Wednesday, December 8, 2010

Communicating Climate Change

In an effort to combat misinformation about climate change during the UN negotiations in Cancun this week, the American Geophysical Union (AGU) -- a non-profit scientific organization with more than 58,000 members -- launched a Climate Question & Answer Service for journalists. The program is part of a recent effort by scientists to be more proactive in communicating the science of climate change to the public, but it draws a line at questions of policy. In reality the line between science and policy is slightly fuzzy, and scientists need to formulate a coherent strategy to have any chance of success.

Climate scientists have come a long way in their thinking about public relations since the release of the last report by the UN Intergovernmental Panel on Climate Change (IPCC) in 2007. At a press conference in Paris associated with that release, lead author Susan Solomon of the National Oceanic and Atmospheric Administration declined to comment on how society should respond to the climate crisis. "I honestly believe that it would be a much better service for me to keep my personal opinions separate," she said. Her response is now regarded as one of the greatest missed opportunities to frame the public debate about climate policy. Solomon and the IPCC team went on to receive the Nobel Peace Prize for their work, along with Al Gore.

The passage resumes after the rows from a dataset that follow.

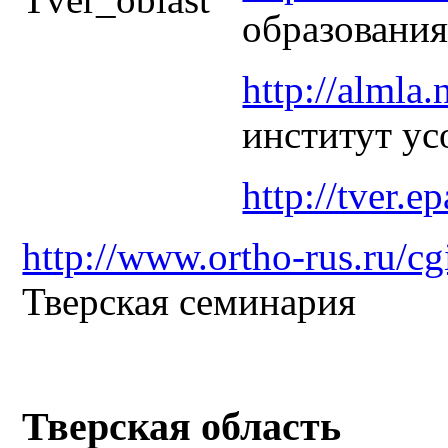
образования
http://almla.
институт ус
http://tver.ep
http://www.ortho-rus.ru/cg
Тверская семинария
Тверская область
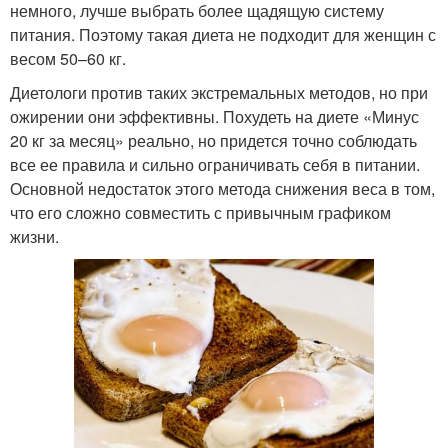
немного, лучше выбрать более щадящую систему
питания. Поэтому такая диета не подходит для женщин с
весом 50–60 кг.
Диетологи против таких экстремальных методов, но при
ожирении они эффективны. Похудеть на диете «Минус
20 кг за месяц» реально, но придется точно соблюдать
все ее правила и сильно ограничивать себя в питании.
Основной недостаток этого метода снижения веса в том,
что его сложно совместить с привычным графиком
жизни.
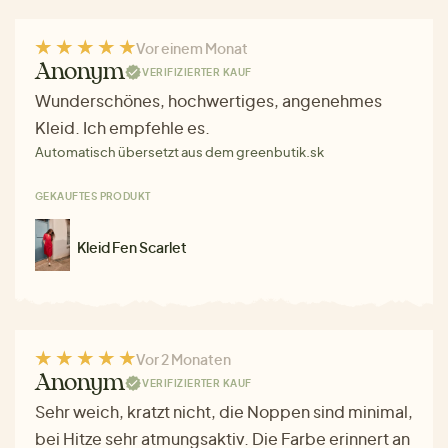
Vor einem Monat
Anonym
VERIFIZIERTER KAUF
Wunderschönes, hochwertiges, angenehmes
Kleid. Ich empfehle es.
Automatisch übersetzt aus dem greenbutik.sk
GEKAUFTES PRODUKT
Kleid Fen Scarlet
Vor 2 Monaten
Anonym
VERIFIZIERTER KAUF
Sehr weich, kratzt nicht, die Noppen sind minimal,
bei Hitze sehr atmungsaktiv. Die Farbe erinnert an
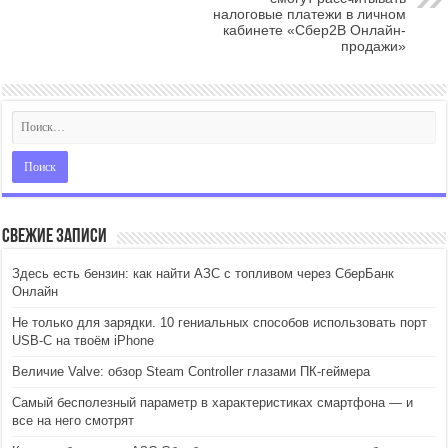
налоговые платежи в личном
кабинете «Cбер2B Онлайн-
продажи»
Свежие записи
Здесь есть бензин: как найти АЗС с топливом через СберБанк
Онлайн
Не только для зарядки. 10 гениальных способов использовать порт
USB-C на твоём iPhone
Величие Valve: обзор Steam Controller глазами ПК-геймера
Самый бесполезный параметр в характеристиках смартфона — и
все на него смотрят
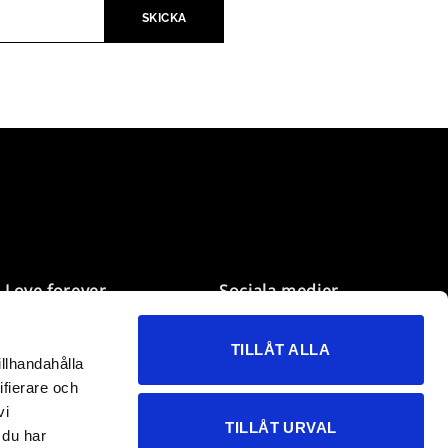
Love forever
Sociala medier
Mina sidor
Facebook
TILLÅT ALLA
Önskelistan
Instagram
illhandahålla
Kundservice
TikTok
ifierare och
B2B
vi
TILLÅT URVAL
 du har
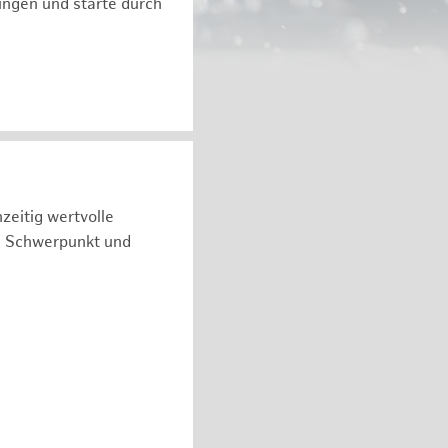
ngen und starte durch
zeitig wertvolle
n Schwerpunkt und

Given the persistent misinformation and outright falsehoods perpetuated by some media outlets and politicians, the new question and answer service is a step in the right direction. Journalists who are unsure about how to report on some technical issue -- or who are confronted with unsubstantiated claims from global warming skeptics -- now have the ability to fact check. As part of the pilot program, more than 700 PhD climate scientists volunteered to answer questions from a shared email box over a period of 10 weeks around the UN negotiations in Cancun. But the "AGU explicitly requests participating scientists not to comment on policy", and questions "relating to policy, ethics, and economics will be returned to sender". In other words "just the facts". Unlike these scientists, politicians and media pundits are not constrained by the facts -- so ultimately this approach may still be a losing strategy.

I have several ideas for a more successful media strategy by scientists. First, the answer to a question about policy does not need to be political to be useful. For example: "Over the next several decades society must dramatically reduce its emissions of heat-trapping pollution into the atmosphere. How this is accomplished, and on what timeline, are questions that must be answered by policy makers." Second, scientists should try to frame climate change as a form of debt being left to future generations. The same conservatives who are concerned about passing a $14 trillion national debt to their grandchildren are also opposed to any action on climate change. Finally, rather than talk about "avoiding the worst impacts of climate change", it's time to focus on the inescapable impacts that we will see in our lifetimes. For example: "No matter what we do now, by the middle of the century the global climate will warm by at least 4 degrees Fahrenheit. The only thing we can control now is the sort of planet that our grandchildren will inherit from us."

By re-framing the debate about climate change policy, and by shifting the focus to the immediate impacts that are both certain and unavoidable, scientists can jump start the necessary response by society. When people understand that it is "too late" to avoid severe impacts during their lifetime, they just might skip over the denial, focus their anger, and begin bargaining.